The efficacy of the act is thus based on the providers' fear to become defendants in a case over intellectual property rights. A mechanism of this sort infringes upon the right to be presumed innocent. Those who support the proposal claim that internet users can go before a judge to ask for a protection of their rights. Yet, they would go to prove their innocence, something that contravenes basic principles of our legal order.
Not only that. The current proposal leaves open many avenues to restrict people's freedom of expression. Any internet user would be exposed to be suspended and even to see her access to internet cancelled on the count of questionable accusations, without having an immediate judicial protection. There shouldn't be any doubts about the fundamental nature of a right such as the freedom of expression, particularly at times in which many wrongdoings have been exposed thanks to the tenacity and resolution of people who publish many things on the web.
Precisely, these were the arguments on which the French Constitutional Council decided to withdraw constitutional validity to the Hadopi Act which created an administrative agency with the power that would be granted to internet providers in Colombia. The proposal's advocates claim that, unlike in the French case, the Act wouldn't create a mighty agency that would violate people's rights. I don't think so. I think that the proposal's scheme is of a decentralized Big Brother. Although this Big Brother would not be located in any building, it would not be less effective to restrict the way in which people exercise their rights. The proposal gives an incentive to internet providers to solve all doubts against users in order to avoid further responsibility. Here is where the snake's egg is incubated. Here is where Big Brother lurks against our rights.

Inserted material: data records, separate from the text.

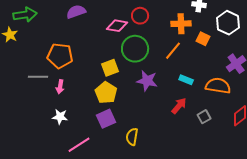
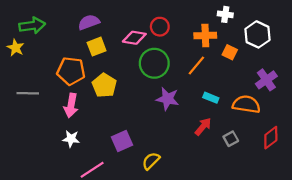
yellow square: (110, 68) -> (97, 47), moved
gray line: (38, 77) -> (28, 93), moved
pink arrow: (60, 87) -> (71, 105), size x1.5
yellow pentagon: (106, 93) -> (104, 85), moved
yellow semicircle: (132, 137) -> (151, 161), turned 36

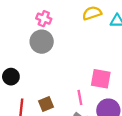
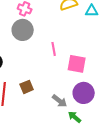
pink line: (80, 97) -> (54, 49), moved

Alarmist, paranoic, victim of his own conspiratorial outlook. I'm ready to endure all these epithets. I just want to be heard. Internet providers and account providers on the net are not the same thing, but the analogy is useful to estimate the potential negative effects that the Lleras Act would have on our rights if it is approved by the Colombian Congress. Facebook's policy of cancelling accounts of those who use a pseudonym has already taken a victim. Micheal Anti was the pseudonym of the Chinese journalist and activist Jing Zhao. Zhao lost his Facebook account and, with it, all the numerous contacts he accumulated over the years. Unfortunately, Zhao couldn't go before any authority to prevent that such a thing would take place. Now, let's consider the case of internet providers. Neither did WikiLeaks find any authority that could protect its rights when its provider, Amazon, decided to unplugged it from the net.
None of these cases are trivial. Without an opportune judicial protection, i.e. with an Act such as the one proposed by the Colombian government, our rights would be endangered. I hope the Colombian Congress will fulfill its function as a democratic forum and citizen bastion finding a proper balance between the presumption of innocence, the freedom of expression, and the intellectual property rights. If it fails, I hope the Constitutional Court, like its French equivalent, would accomplish this task.